[Dataset entries]
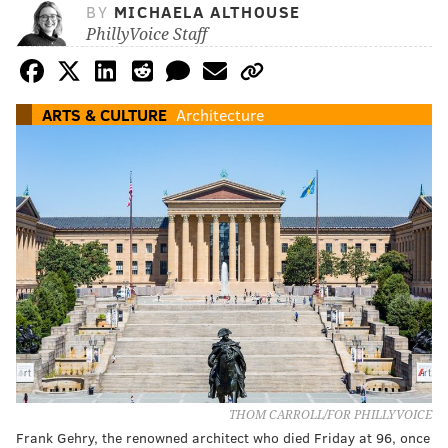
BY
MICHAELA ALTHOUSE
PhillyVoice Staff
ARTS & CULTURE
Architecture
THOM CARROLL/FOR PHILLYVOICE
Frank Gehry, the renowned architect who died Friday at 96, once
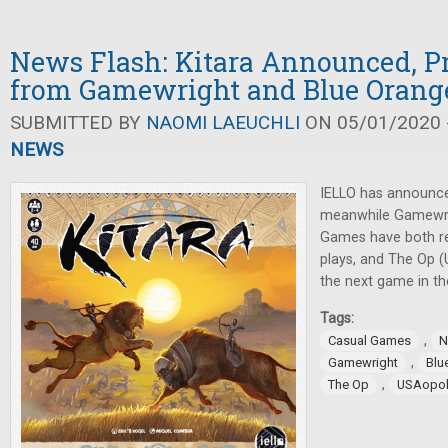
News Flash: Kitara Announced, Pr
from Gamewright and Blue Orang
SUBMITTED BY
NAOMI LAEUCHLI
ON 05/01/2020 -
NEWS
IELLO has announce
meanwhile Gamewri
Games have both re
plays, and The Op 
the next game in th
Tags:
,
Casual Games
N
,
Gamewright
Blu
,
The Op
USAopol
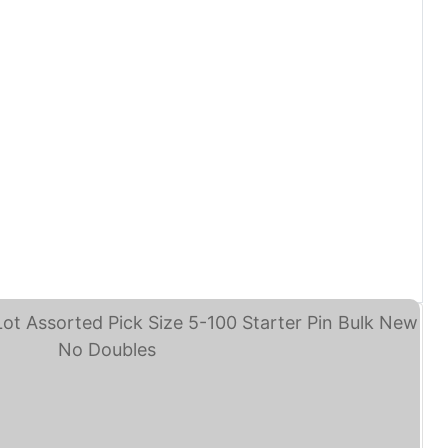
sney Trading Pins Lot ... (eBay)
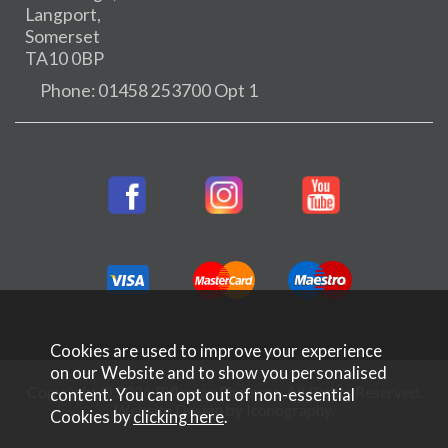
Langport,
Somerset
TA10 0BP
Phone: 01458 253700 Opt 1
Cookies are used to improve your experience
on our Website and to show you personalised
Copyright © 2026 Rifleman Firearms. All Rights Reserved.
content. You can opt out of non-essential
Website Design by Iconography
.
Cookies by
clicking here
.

==

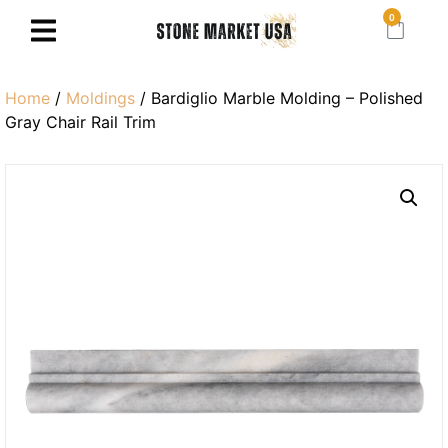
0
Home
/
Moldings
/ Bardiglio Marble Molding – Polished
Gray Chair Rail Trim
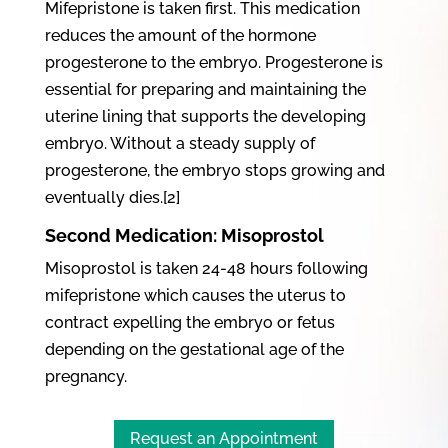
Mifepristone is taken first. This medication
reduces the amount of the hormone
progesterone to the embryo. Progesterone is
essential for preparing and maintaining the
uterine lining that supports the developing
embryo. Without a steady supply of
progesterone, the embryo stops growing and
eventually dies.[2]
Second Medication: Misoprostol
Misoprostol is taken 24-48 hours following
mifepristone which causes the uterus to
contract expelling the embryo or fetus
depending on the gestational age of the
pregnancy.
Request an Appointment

WHAT YOU NEED TO DO
Restate word for word the lines of the data above, starting at the line containing "embryo. Without a steady supply of" and ending at the line containing "Request an Appointment", both included, and nothing more.

OUTPUT BELOW
embryo. Without a steady supply of
progesterone, the embryo stops growing and
eventually dies.[2]
Second Medication: Misoprostol
Misoprostol is taken 24-48 hours following
mifepristone which causes the uterus to
contract expelling the embryo or fetus
depending on the gestational age of the
pregnancy.
Request an Appointment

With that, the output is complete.